*** Opening of Information supplied ***
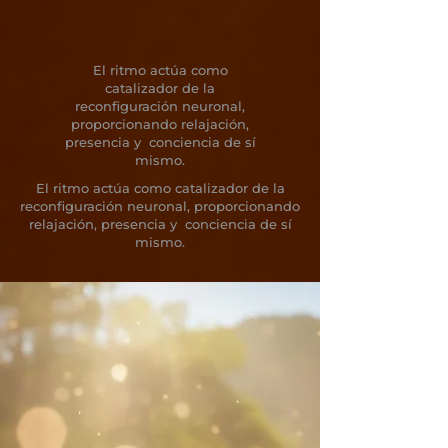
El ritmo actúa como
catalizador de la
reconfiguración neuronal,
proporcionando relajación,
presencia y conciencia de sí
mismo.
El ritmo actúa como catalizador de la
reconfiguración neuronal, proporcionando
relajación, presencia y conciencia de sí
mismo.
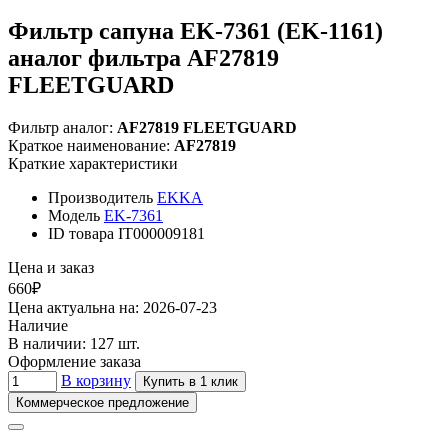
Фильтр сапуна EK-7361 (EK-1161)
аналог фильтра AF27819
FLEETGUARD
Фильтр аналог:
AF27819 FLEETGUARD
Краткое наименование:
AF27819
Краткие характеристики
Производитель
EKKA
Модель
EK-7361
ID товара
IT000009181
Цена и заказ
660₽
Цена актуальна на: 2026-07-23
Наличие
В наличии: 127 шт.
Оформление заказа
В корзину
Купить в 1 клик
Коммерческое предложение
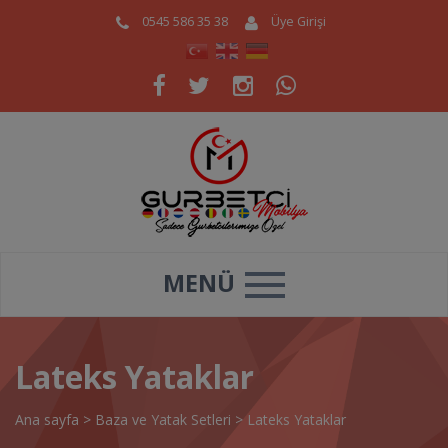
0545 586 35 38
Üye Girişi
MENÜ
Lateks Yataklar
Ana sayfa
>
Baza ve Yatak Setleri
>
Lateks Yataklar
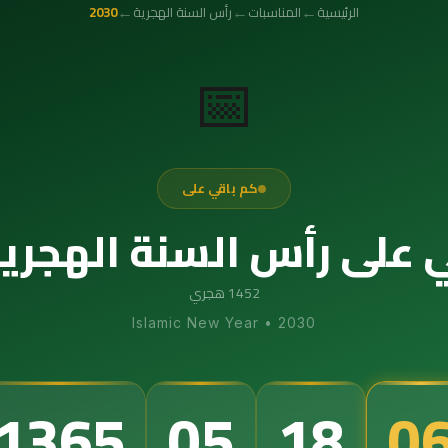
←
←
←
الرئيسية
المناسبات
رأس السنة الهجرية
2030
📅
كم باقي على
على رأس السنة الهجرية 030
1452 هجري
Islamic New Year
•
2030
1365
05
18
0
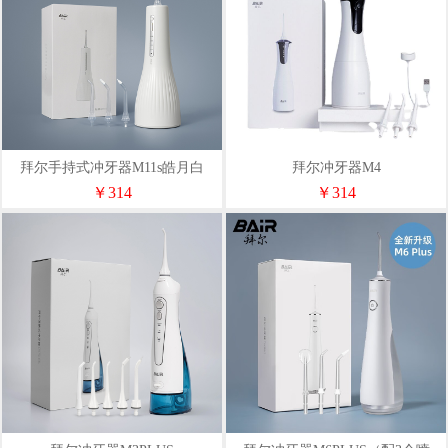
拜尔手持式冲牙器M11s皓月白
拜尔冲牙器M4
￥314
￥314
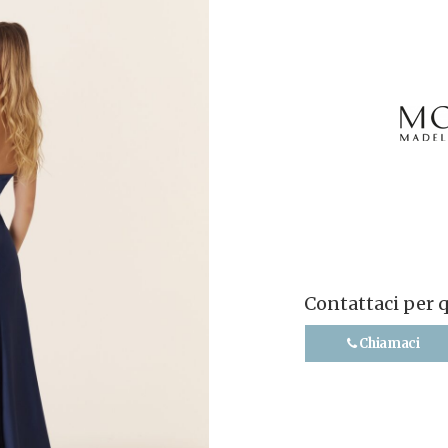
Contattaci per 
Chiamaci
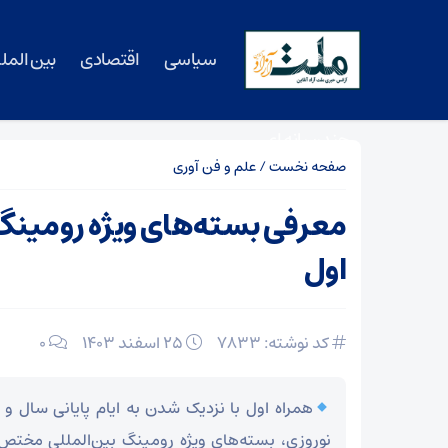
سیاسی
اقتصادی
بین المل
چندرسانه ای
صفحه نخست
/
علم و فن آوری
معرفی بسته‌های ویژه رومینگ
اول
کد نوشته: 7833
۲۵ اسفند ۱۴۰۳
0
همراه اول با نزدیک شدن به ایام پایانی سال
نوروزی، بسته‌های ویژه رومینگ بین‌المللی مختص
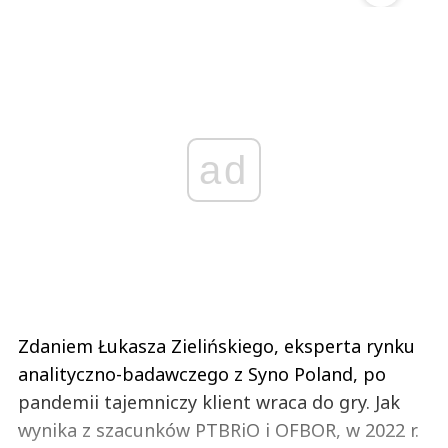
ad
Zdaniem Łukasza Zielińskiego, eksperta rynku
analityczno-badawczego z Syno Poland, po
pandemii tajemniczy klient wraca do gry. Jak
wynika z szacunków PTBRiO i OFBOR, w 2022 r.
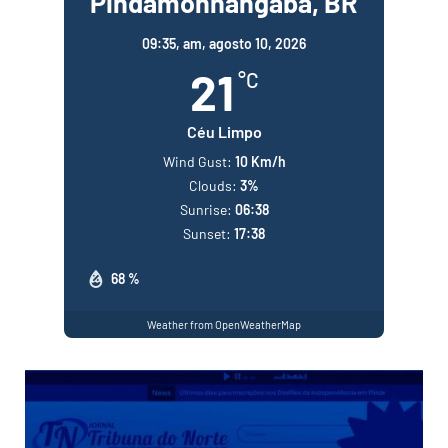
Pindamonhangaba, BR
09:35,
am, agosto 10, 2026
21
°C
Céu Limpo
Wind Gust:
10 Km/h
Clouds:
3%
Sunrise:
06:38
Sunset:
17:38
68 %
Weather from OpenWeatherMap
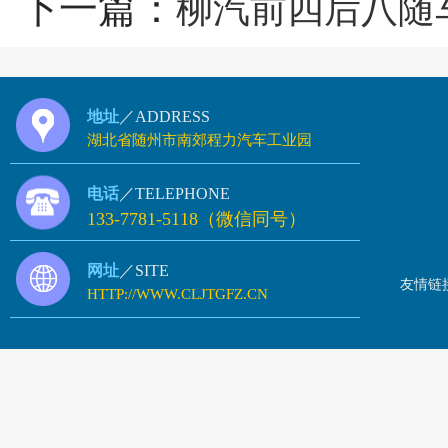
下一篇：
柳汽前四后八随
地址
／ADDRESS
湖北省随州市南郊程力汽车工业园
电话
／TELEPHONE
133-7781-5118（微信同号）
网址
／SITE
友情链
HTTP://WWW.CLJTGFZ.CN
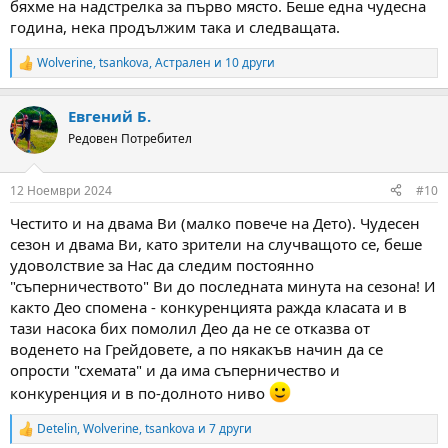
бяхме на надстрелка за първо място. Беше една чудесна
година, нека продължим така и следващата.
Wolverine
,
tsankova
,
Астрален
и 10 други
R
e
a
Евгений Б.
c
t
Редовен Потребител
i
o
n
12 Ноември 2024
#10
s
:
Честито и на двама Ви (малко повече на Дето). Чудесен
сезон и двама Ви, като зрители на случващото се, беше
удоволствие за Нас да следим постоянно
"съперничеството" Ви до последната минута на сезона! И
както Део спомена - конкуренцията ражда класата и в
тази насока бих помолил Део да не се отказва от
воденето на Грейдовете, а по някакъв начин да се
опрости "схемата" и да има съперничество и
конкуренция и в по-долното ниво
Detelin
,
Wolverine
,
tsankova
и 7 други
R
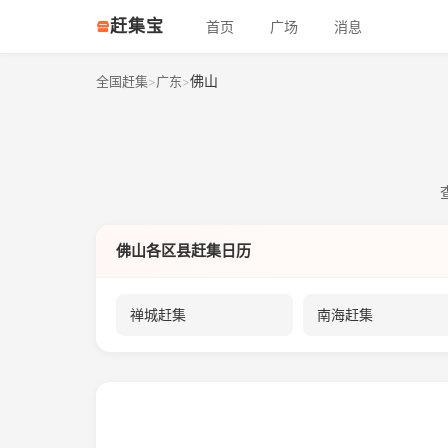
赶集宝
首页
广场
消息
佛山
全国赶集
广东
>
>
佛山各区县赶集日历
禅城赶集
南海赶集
*** Close of Information supplied ***
*** Opening of Information supplied ***
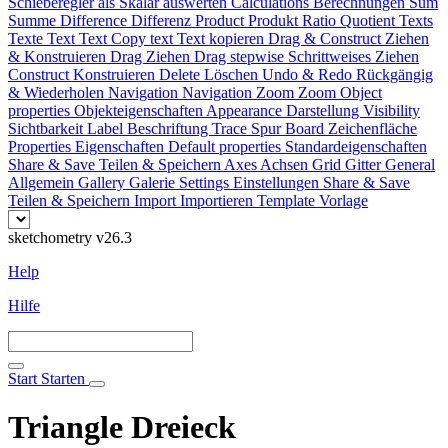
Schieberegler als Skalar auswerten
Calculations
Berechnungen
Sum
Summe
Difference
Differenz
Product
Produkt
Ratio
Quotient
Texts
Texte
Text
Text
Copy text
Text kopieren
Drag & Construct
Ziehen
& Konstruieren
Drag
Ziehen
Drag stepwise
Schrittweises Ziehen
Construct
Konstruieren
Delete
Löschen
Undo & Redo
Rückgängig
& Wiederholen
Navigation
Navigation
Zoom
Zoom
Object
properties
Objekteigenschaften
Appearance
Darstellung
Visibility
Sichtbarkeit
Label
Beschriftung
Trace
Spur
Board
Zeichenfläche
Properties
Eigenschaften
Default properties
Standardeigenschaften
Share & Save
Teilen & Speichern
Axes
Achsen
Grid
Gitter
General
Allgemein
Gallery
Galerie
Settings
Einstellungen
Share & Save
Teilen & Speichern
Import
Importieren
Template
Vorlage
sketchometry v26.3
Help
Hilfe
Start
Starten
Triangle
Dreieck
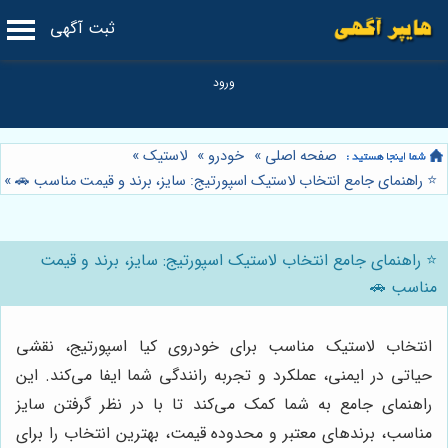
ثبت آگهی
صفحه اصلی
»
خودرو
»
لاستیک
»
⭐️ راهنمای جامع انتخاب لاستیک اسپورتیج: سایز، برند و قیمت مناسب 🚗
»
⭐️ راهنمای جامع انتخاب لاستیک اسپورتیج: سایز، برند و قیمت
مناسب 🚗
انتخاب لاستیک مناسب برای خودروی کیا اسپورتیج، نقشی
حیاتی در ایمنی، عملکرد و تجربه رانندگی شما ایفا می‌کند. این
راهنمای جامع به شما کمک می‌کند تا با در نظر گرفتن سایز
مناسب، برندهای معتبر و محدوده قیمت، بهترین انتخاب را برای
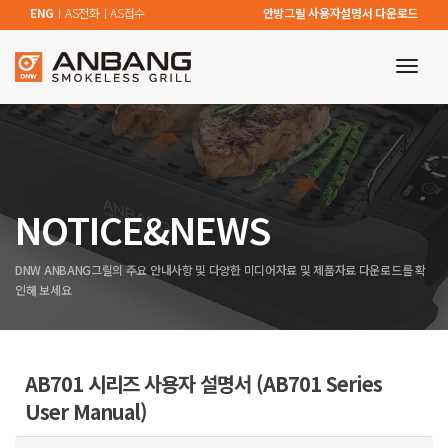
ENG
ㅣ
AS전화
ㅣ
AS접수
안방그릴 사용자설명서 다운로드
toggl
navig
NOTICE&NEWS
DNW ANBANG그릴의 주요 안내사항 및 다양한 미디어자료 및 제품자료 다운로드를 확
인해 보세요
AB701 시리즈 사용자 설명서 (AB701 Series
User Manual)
*** Close of Information supplied ***
*** Opening of Information supplied ***
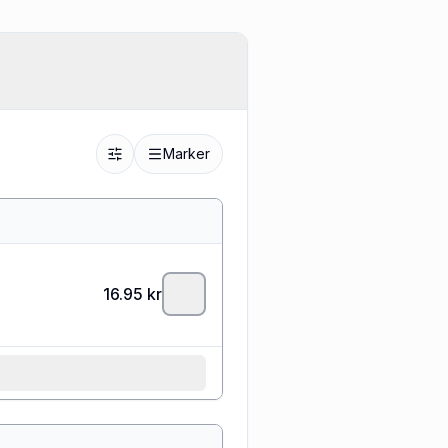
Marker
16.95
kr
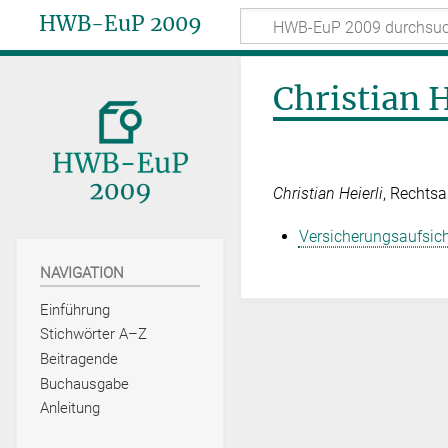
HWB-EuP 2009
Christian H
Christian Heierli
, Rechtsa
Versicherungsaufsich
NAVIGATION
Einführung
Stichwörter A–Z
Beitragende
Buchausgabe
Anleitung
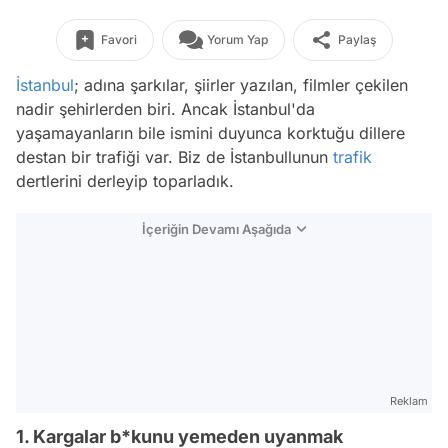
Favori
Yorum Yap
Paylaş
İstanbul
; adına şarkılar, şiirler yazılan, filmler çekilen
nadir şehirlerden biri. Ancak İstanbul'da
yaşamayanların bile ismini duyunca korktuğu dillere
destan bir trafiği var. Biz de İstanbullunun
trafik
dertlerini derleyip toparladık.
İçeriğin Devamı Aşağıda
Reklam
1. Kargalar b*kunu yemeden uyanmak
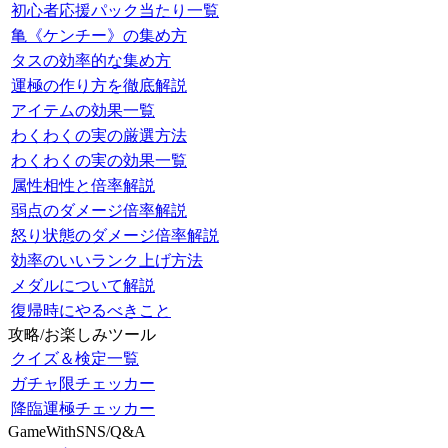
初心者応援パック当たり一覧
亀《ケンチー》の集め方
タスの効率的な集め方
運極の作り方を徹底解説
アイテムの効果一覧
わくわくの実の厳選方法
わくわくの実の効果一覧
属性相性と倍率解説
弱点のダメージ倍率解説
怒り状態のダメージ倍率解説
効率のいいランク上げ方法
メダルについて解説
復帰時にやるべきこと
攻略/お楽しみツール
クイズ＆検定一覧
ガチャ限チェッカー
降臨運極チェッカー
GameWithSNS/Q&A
*** Close of Information supplied ***
• **What you have to do**
The answer must consist of every line above that holds the string "relajación", copied exactly.

• **Exercise response**
proporcionando relajación,
relajación, presencia y conciencia de sí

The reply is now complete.